= James Tinker =

American politician (1817–1886)

James Tinker (April 11, 1817 – February 20, 1886) was an American farmer from Rochester, Wisconsin who served a single one-year term as a Free Soil Party member of the Wisconsin State Assembly, in 1851, from Racine County as well as holding a variety of local offices.

== Background ==
Tinker was born near Huddersfield, England. He married Jane McMillan on December 23, 1838. He and his wife emigrated to the United States, and came to live in an area in western Racine County near the boundaries of Rochester, Dover and Burlington townships known as the "English Settlement". James is recorded as having been a colleague back in England of the famed temperance orator John Hockings, the "Birmingham Blacksmith" and they were chosen to go to England in 1851 to represent Wisconsin at The Great Exhibition, the 1851 London World's Fair. Tinker died of stomach cancer in Racine on February 20, 1886.

== Public office and politics ==
Tinker held local offices such as tax collector and town magistrate before being elected in 1850 as a Free Soil member of the Assembly for the third Racine County district (Towns of Burlington and Rochester) (Racine County dropped from five Assembly seats to three with that election, so it is difficult to argue that he succeeded any particular incumbent). He was succeeded in the next Assembly by James Catton, a Whig.

When on March 13, 1854, a public meeting was held in the English Settlement meetinghouse to discuss the Kansas-Nebraska Act, Tinker was appointed president of the meeting (John Hockings was one of the speakers). The meeting unanimously passed resolutions opposing passage of the bill and opposing further extension of slavery.

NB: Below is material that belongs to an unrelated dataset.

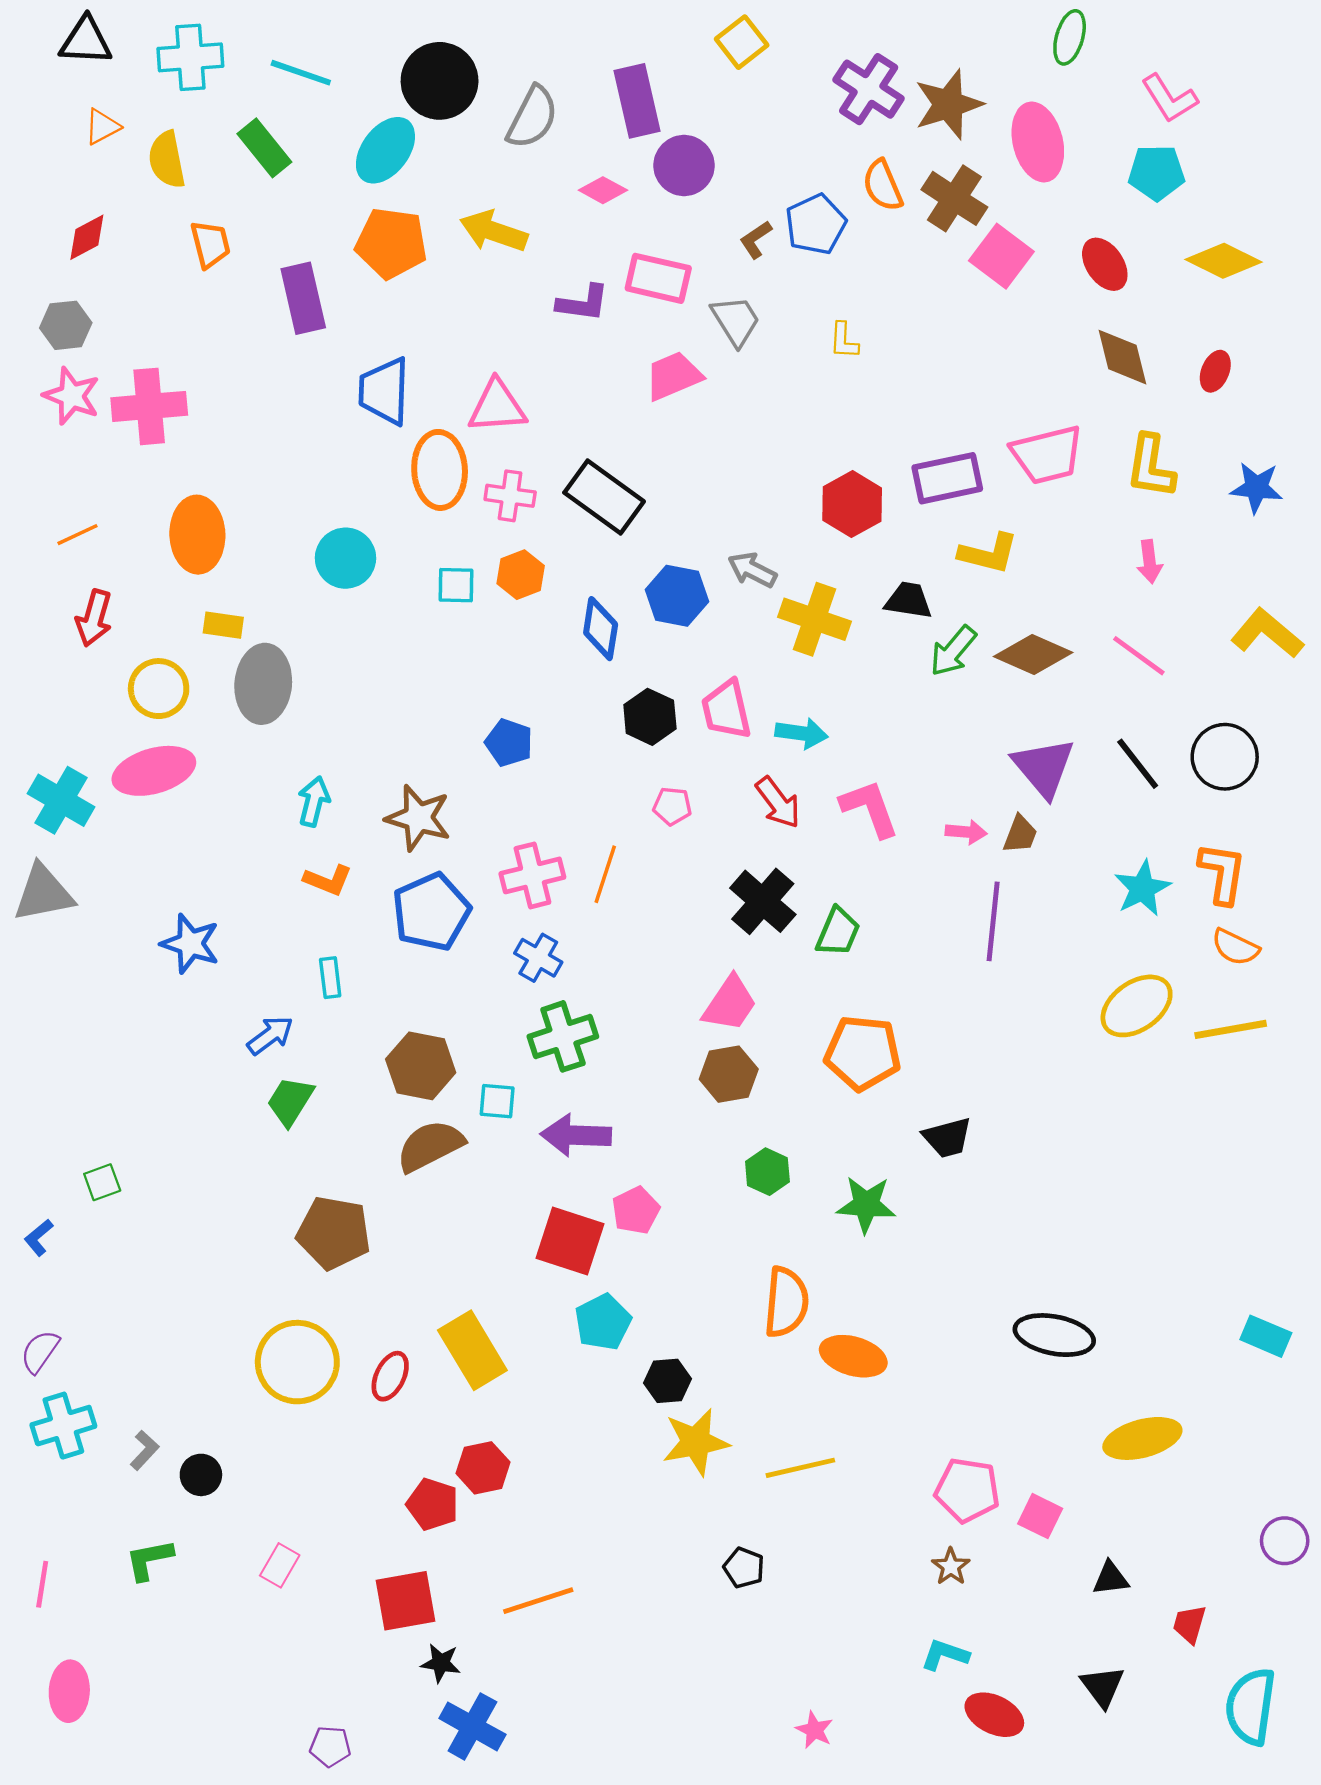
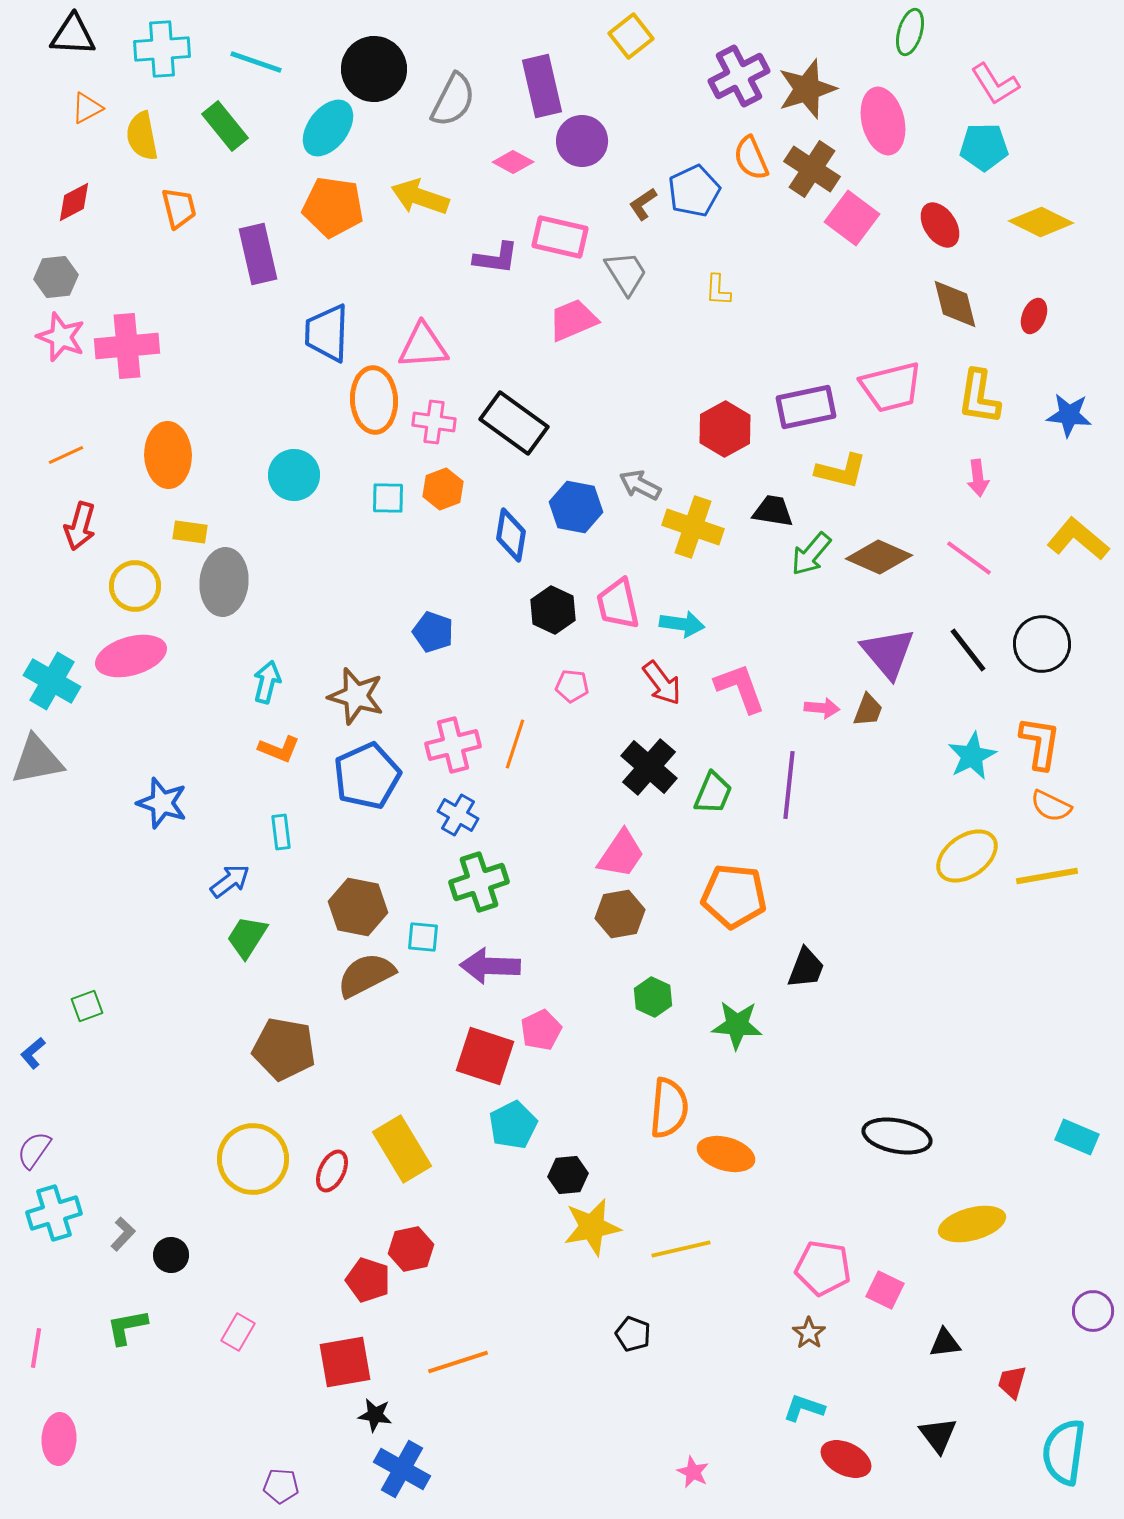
purple cross: (869, 89) -> (739, 76), turned 30
purple line: (993, 921) -> (789, 785), moved
black trapezoid: (947, 1138) -> (806, 968), turned -54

On October 14, 1854, Tinker was among the Rochester delegates to the Racine County convention of the new Republican Party.

He continued to hold local offices: in 1857 through 1860, he was Racine County Treasurer. In 1871, he was Assessor for the City of Racine. In 1872, he was on the county's Immigration Committee appointed by the state Commissioner of Immigration; in 1875-76, he was County Clerk

== Temperance movement ==
Tinker continued to be active in the temperance movement, serving as a delegate to or officer of various Racine-area conferences and meetings.